И тогда (уже стояло лето) я ей телеграфировал число, и она ответила телеграммой: «Заказала номер гостинице каким поездом встречать целую». И я ей ответил (я же сам ей запретил покупать машину): «Приеду машиной за тобой вторник верфь концу работы целую», – там я ее и ждал у выхода. Она вышла со своей сменой, в комбинезоне, и протянула мне блокнотик и грифель, прежде чем расцеловать меня, прижавшись крепко и говоря:
– Расскажите мне все! – И я высвободился, чтобы написать, снова связанный этими короткими словесными обрывками, клочками фраз, которые приходилось стирать:
«Ты мне скажи, в чем дело».
– Поедем к морю, – а я:
«Может, сначала пойдешь переоденешься».
– Нет. Поедем на берег. – Мы поехали к морю. Я поставил машину, и мне казалось, что я уже написал: «Теперь расскажи мне», – но она вышла из машины, а когда и я вышел, отняла блокнотик и грифель и сунула в карман, а потом взяла меня под руку обеими руками, и мы пошли, и она держалась за мою руку крепко, обеими руками, так что мы сталкивались и спотыкались на каждом шагу; солнце уже садилось, и наши длинные тени, сливаясь, касались края прибоя, и я думал: «Нет, нет, не может быть», – и тут она сказала: – Погодите, – и выпустила мою руку и стала рыться в кармане, но не в том, куда засунула блокнотик.
– У меня для вас что-то есть. Чуть не забыла. – Это была раковина; наверно, мы растоптали их с миллион на той сотне ярдов, что прошли от машины, пока я думал: «Не может этого быть. Это невозможно». – Я ее нашла в первый же день. Боялась, что потеряю до вашего приезда, а вот и не потеряла. Нравится?
– Очень красивая.
– Что? – спросила она, уже протягивая мне блокнотик и грифель.
Я написал: «Просто прелесть.
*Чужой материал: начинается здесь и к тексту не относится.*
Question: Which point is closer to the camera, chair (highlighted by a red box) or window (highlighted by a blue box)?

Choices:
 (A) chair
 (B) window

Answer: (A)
Теперь скажи мне».
– Хорошо, – сказала она. Она прижалась ко мне, сильно и крепко охватив мою руку, и мы все шли, и я думал: «Почему бы нет, почему этого не может быть, почему не может быть на свете второго Бартона Коля или хотя бы достойной замены, хоть как-то жить, все лучше, чем тоска», – и тут она сказала: – Вот, – и остановилась и повернулась вместе со мной так, чтобы нам увидеть последний миг перед самым заходом солнца, высокие лохматые пальмы и сосны, застывшие в уже гаснущей вспышке света, перед тем как ночной ветер станет их трепать и тормошить. Потом все кончилось. Остался обыкновенный закат. – Вот, – сказала она. – Теперь все хорошо. Мы были тут. Мы это сберегли. Взяли себе. Понимаешь, вот земля прошла весь долгий путь от сотворения мира, и солнце прошло весь долгий путь от начала времени ради одного такого дня, такой минуты, такой секунды из всех дней, минут и секунд, а взять этот миг – некому, не было тех двоих, которые наконец оказались бы вместе после стольких преград, после такого ожидания, но вот они наконец вдвоем, они уже отчаялись от долгого ожидания, они даже бегут по берегу к тому месту, оно уже недалеко, туда, где они наконец будут вместе, вдвоем, и никто в мире не узнает, не осудит, не помешает, словно нет ни самого мира, ничего, кроме них, и теперь мир, который даже еще не был сотворен, может возникнуть, начаться.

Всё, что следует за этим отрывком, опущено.